Missing Pieces: Lakers Search For Youth, Athleticism On Perimeter
In an eye-opening second-round sweep at the hands of the Dallas Mavericks, the two-time defending champion Los Angeles Lakers looked old, unathletic and tired. The fatigue is understandable, as the Lakers had played in three consecutive NBA Finals, racking up an extra 67 playoff games’ worth of wear and tear on their bodies. But to return to contention, the Lakers will need to get younger and more athletic on the perimeter.
Many have floated the idea of acquiring Dwight Howard for Odom and Bynum, but until a new CBA is instituted, there’s no way to know what Orlando will do. If a somewhat strict franchise player tag is put in place, they might be able to force Howard to stay. Conversely, if an entire season were lost, they would have no leverage with Howard, an unrestricted free agent.
And even with the league’s best defensive player in place, Los Angeles would still need to improve a perimeter defense that allowed JJ Barea and Jason Terry to penetrate at will. At 37, Derek Fisher is one of the league’s oldest point guards, and he no longer has the foot-speed to deal with the new generation of speedsters. Steve Blake, a 31-year old signed last off-season to a four-year $16 million contract, wasn’t much better in the playoffs.
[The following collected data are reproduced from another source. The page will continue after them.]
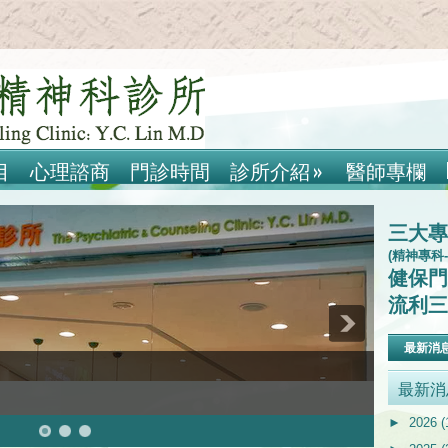
目
心理諮商
門診時間
診所介紹
»
醫師專欄
三大專
(精神專科
健保門
流利三
最新消
最新消
►
2026
(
With the amount of money tied up by their top four players, the Lakers don't have the cap room to bring in a top-flight point guard. The good news is they don’t need one; they just need guys who can hit open 3’s and play solid individual defense, and perimeter players with that skill-set are the most replaceable assets in the league.
Elite teams often overemphasize experience and NBA pedigree in filling out their rosters. That’s why the Lakers signed Blake last offseason, why Miami brought in Mike Bibby, Erick Dampier and Zydrunas Ilgauskas and why Orlando gave Chris Duhon a four-year $18 million contract to be a back-up point guard.
But as Mark Haubner of the Painted Area blog pointed out, Duhon isn’t even as good as Bo McCalebb, a naturalized American point guard who played for F.Y.R of Macedonia in Eurobasket 2011. When he went undrafted in 2008, he fell through the cracks, ending up in Italy’s Serie A league and establishing himself as one of the continent’s top players. At 6’0 180, he was named to the Eurobasket All-Tournament Team, averaging 21.4 points a game and carrying his team to the semifinals.
Last year, the Spurs found Gary Neal, an athletic 6’4 sharp-shooter, in Europe. Neal, despite having no previous NBA experience being undrafted out of Towson in 2007, fit right in with the veteran squad and was a first-team All-Rookie player.
The talent pool of basketball players that NBA can teams can choose from is expanding rapidy -- a record 13.5% of the NBA’s players were born overseas. More foreign players means it’s harder than ever before for American players to make the league, so guys who would have made the NBA a decade ago are now playing internationally.
There isn’t a bright dividing line between the #450 and #451 best basketball players in the NBA; many European players, like Orlando Magic lottery pick Fran Vasquez, could easily play in the NBA if they so choose. Just because someone like Blake or Duhon has been in the NBA a decade doesn’t mean they’re better than a younger and faster player putting up better statistics in Europe.
Los Angeles, after trading its last four first-round picks, desperately needs an infusion of youth and athleticism. With Kobe and Pau aging, they need perimeter players who can handle tough defense assignments and spread the floor for their offensive stars. Ron Artest, an aging player with a propensity to dominate the ball, is no longer a great fit.
The Lakers need at least one point guard who can handle the league’s younger players at that position and one swingman who can allow Kobe to rest his legs defensively. Even without any salary cap space, those types of players can be found if you know where to look.